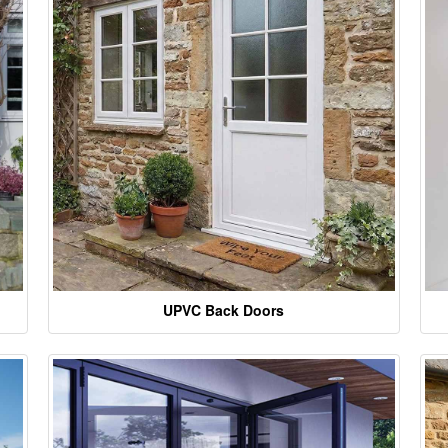
UPVC Back Doors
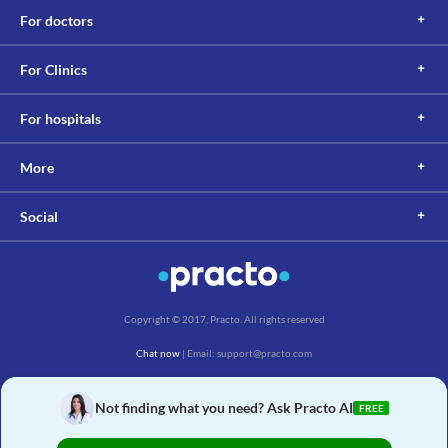
For doctors
For Clinics
For hospitals
More
Social
Copyright © 2017, Practo. All rights reserved
Chat now
| Email: support@practo.com
Practo Technologies Pvt. Ltd., Salarpuria Symbiosis, Arekere Village, Begur Hobli,
Bannerghatta Main Rd, Bengaluru, Karnataka 560076
Not finding what you need? Ask Practo AI
FREE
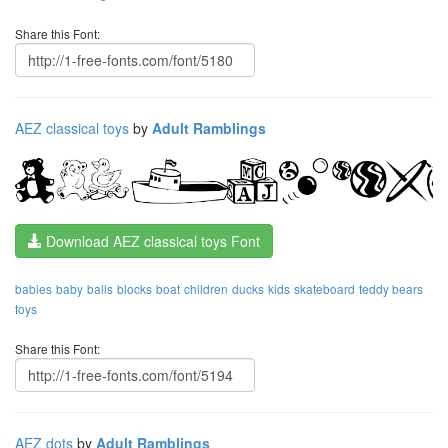
Share this Font:
AEZ classical toys
by
Adult Ramblings
Download AEZ classical toys Font
babies
baby
balls
blocks
boat
children
ducks
kids
skateboard
teddy bears
toys
Share this Font:
AEZ dots
by
Adult Ramblings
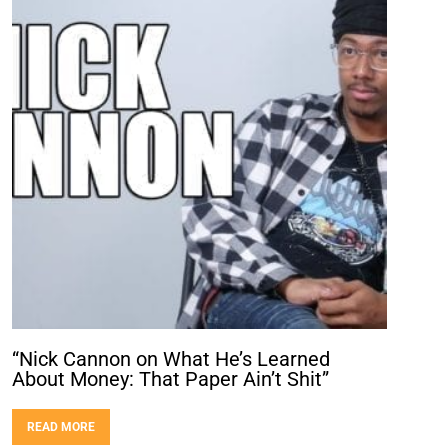
“Nick Cannon on What He’s Learned
About Money: That Paper Ain’t Shit”
READ MORE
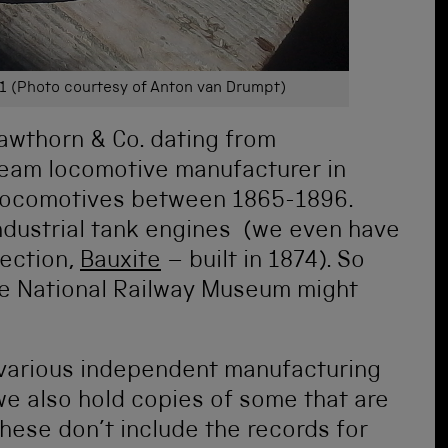
1 (Photo courtesy of Anton van Drumpt)
Hawthorn & Co. dating from
team locomotive manufacturer in
locomotives between 1865-1896.
industrial tank engines (we even have
lection,
Bauxite
–
built in
1874). So
the National Railway Museum might
r various independent manufacturing
we also hold copies of some that are
these don’t include the records for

__The problem__.
Retype exactly the lines above, starting at the line containing "What He’s Learned" and ending with the last line, both included; leave out the pictures.

__Response to the task__.
“Nick Cannon on What He’s Learned
About Money: That Paper Ain’t Shit”
READ MORE
1 (Photo courtesy of Anton van Drumpt)
Hawthorn & Co. dating from
team locomotive manufacturer in
locomotives between 1865-1896.
industrial tank engines (we even have
lection,
Bauxite
–
built in
1874). So
the National Railway Museum might
r various independent manufacturing
we also hold copies of some that are
these don’t include the records for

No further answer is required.